In addition, mistakes and scraps are usually very expensive. Problems rooted in the electronic assembly processes can usually be greatly reduced if not eliminated through the implementation of accepted best practices in manufacturing.
This course drives awareness and solutions to the adverse impact that non-optimal assembly practices and processes have on the product quality and financial success of electronic assembly businesses. A comprehensive perspective on problem issues is developed for the most currently critical electronic assembly process, materials (both existing and emerging), equipment, procedures, and methods.
Most importantly, practical solutions are presented. Key issues that consistently result in assembly problems and low yields are identified and resolved. This seminar is intended for anyone involved in directing, developing, managing, and/or executing assembly line operations including managers, line supervisors, and line engineers involved in manufacturing, design, and quality engineering of Class 3 products.
Topics Covered
Day 1
- Introduction
- Optimization Objective
- Getting the Most Productivity From an Existing Line
- Definition of “Best Practices”
- Some “Deadly Sins” of SMT Assembly
- Best Practices in the Assembly Process
- Solder Paste Printing Process Best Practices
- Pick and Place Best Practices
- Reflow Soldering Best Practices
- Wave and Selective Soldering Best Practices
- Conformal Coating Best Practices
Day 2
- Soldering Problem Failure Analysis
Surviving in a lead-free world when product is exempt - Best Practices Concerning “Challenging Technologies”
- QFNs
- Ultra-Miniature Components (0201s, 01005s, Ultra-Fine Pitch BGAs and CSPs)

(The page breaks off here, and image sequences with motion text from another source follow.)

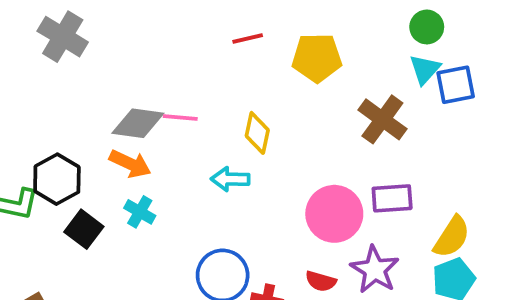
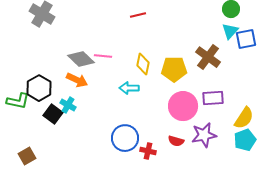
yellow pentagon: (317, 58) -> (174, 69), moved
gray diamond: (138, 123) -> (81, 59), turned 36
cyan cross: (140, 212) -> (68, 105), moved
purple star: (375, 270) -> (204, 135), turned 30

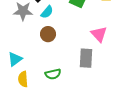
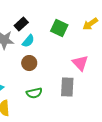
green semicircle: (53, 74) -> (34, 93), moved

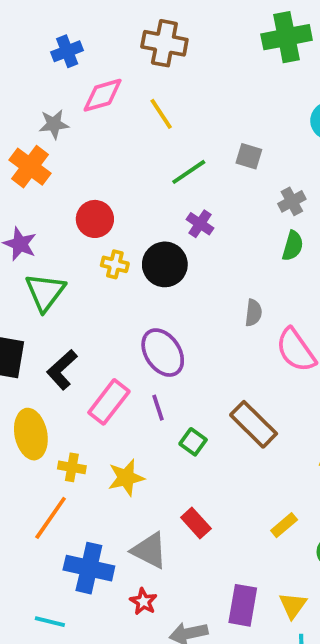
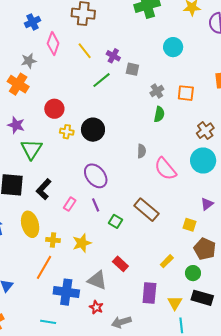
pink diamond: (103, 95) -> (53, 43), turned -50
purple cross: (200, 224) -> (113, 56), moved
pink rectangle: (109, 402) -> (70, 204), size x0.6
purple rectangle: (243, 605) -> (149, 293), moved

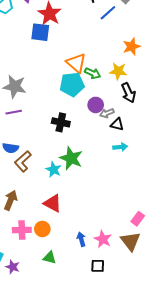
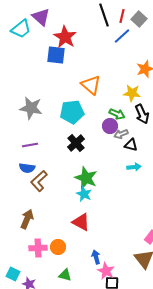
green arrow: (93, 73) -> (117, 114), moved
cyan pentagon: (72, 84) -> (72, 112), moved
purple line: (14, 112) -> (30, 145), moved
black cross: (61, 122) -> (76, 143), turned 36
cyan star: (54, 170) -> (84, 194), moved
red triangle: (53, 203) -> (81, 222), moved
pink star: (103, 239) -> (106, 271), moved

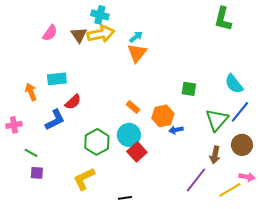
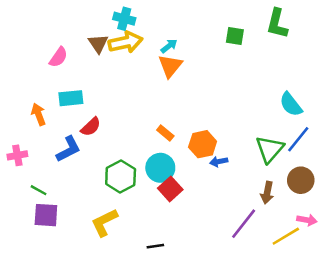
pink semicircle: (50, 33) -> (58, 57), moved
green square: (189, 89) -> (235, 36), moved
purple square: (37, 173) -> (46, 215), size x1.5

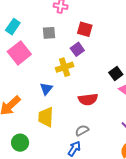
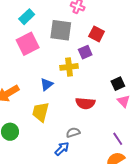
gray square: (49, 33) -> (61, 30), size x1.6

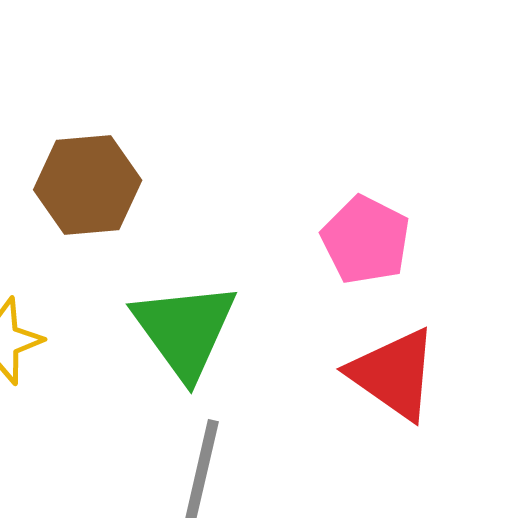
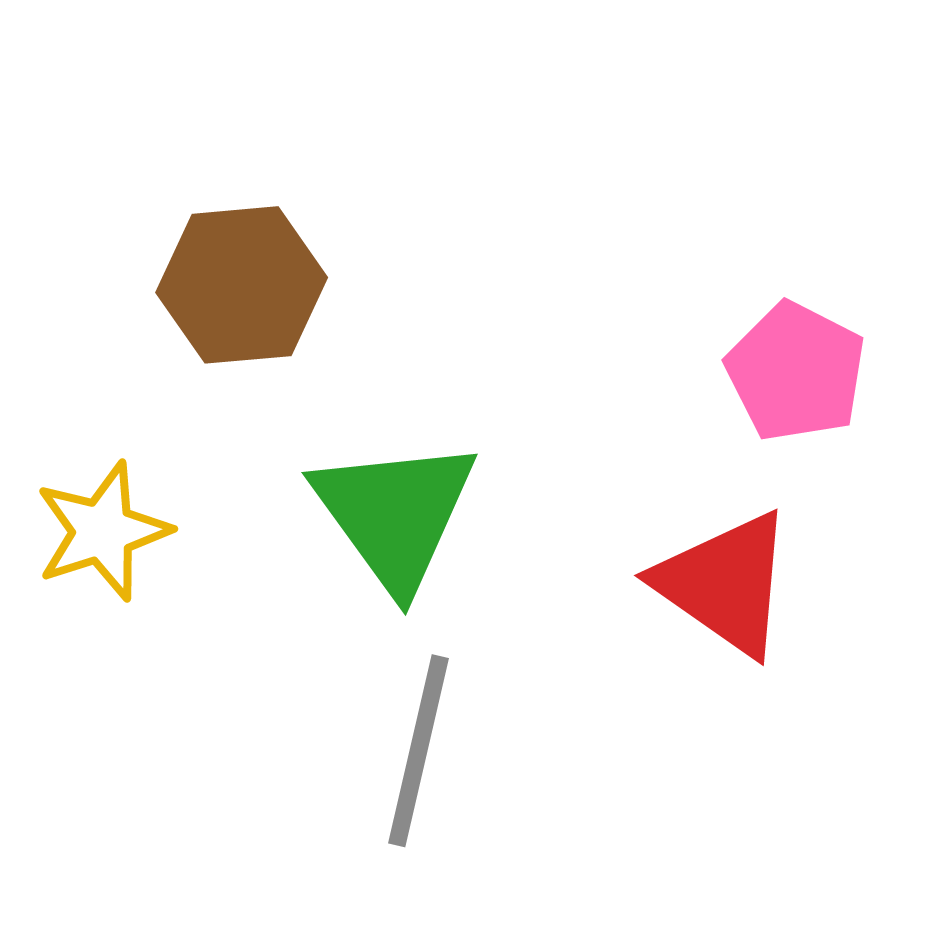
pink pentagon: (366, 240) -> (796, 372), moved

- Process Optimization Best Practices
- Data Driven Process Design
- Practical Use of Design of Experiments (DOE) in Electronic Manufacturing
- Practical Use of Statistical Process Control (SPC) in Electronics Manufacturing
- Manufacturing Organization Best Practices
- Q & A
Who Should Attend
This course is intended for manufacturing, process, design, test, and quality engineering personnel as well as management who are involved in the production of high reliability and/or Class 3 surface mount or mixed technology assemblies.
Advanced On-Site Workshops
These on-site workshops are intended for process, manufacturing, and quality engineers and management (level 2 personnel).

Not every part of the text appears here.